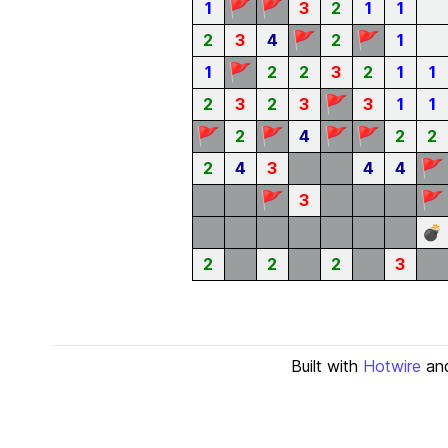
🚩
🚩
1
3
2
1
1
🚩
🚩
2
3
4
2
1
🚩
1
2
2
3
2
1
1
🚩
2
3
2
3
3
1
1
🚩
🚩
🚩
🚩
2
4
2
2
🚩
2
4
3
4
4
🚩
🚩
3
💣
2
2
2
3
Built with
Hotwire
an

• • •

Assignment: The whole listing is to be written out exactly; the pictures stay out of the copy.

Output for this exercise:
🚩
🚩
1
3
2
1
1
🚩
🚩
2
3
4
2
1
🚩
1
2
2
3
2
1
1
🚩
2
3
2
3
3
1
1
🚩
🚩
🚩
🚩
2
4
2
2
🚩
2
4
3
4
4
🚩
🚩
3
💣
2
2
2
3
Built with
Hotwire
an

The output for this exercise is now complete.